Our documentation practices are designed around “write once, reuse” that we can use to prevent code bloat. See the Contribution guide for our code style guide.

How to build the documentation


Stuck on how to generate the html? Run these commands; they assume you start at a command line running within a clone (or a cloned fork) of the ngraph repo. You do not need to run a virtual environment to create documentation if you don’t want; running $ make clean in the doc/sphinx folder removes any generated files.

Right now the minimal version of Sphinx needed to build the documentation is Sphinx v. 1.7.5. This can be installed with pip3, either to a virtual environment, or to your base system if you plan to contribute much core code or documentation.

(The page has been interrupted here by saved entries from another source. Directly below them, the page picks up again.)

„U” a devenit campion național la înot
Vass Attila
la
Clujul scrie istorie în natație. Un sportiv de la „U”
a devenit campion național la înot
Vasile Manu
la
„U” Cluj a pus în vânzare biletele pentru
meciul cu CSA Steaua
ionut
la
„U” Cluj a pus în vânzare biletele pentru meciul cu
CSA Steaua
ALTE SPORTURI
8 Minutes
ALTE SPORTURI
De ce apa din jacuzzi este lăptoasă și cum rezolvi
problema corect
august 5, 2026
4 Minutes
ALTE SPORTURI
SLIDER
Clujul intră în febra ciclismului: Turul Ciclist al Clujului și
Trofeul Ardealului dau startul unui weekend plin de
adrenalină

For C++ API docs that contain inheritance diagrams and collaboration diagrams which are helpful for framework integratons, building bridge code, or creating a backend UI for your own custom framework, be sure you have a system capable of running doxygen.

To build documentation locally, run:

$ sudo apt-get install python3-sphinx
$ pip3 install Sphinx==1.7.5
$ pip3 install breathe numpy
$ cd doc/sphinx/
$ make html
$ cd build/html
$ python3 -m http.server 8000

Then point your browser at localhost:8000.

To build documentation in a python3 virtualenv, try:

$ python3 -m venv py3doc
$ . py3doc/bin/activate
(py3doc)$ pip install Sphinx breathe numpy
(py3doc)$ cd doc/sphinx
(py3doc)$ make html
(py3doc)$ cd build/html
(py3doc)$ python -m http.server 8000

Then point your browser at localhost:8000.


For docs built in a virtual env, Sphinx latest changes may break documentation; try building with a specific version of Sphinx.

For tips on writing reStructuredText-formatted documentation, see the sphinx stable reST documentation.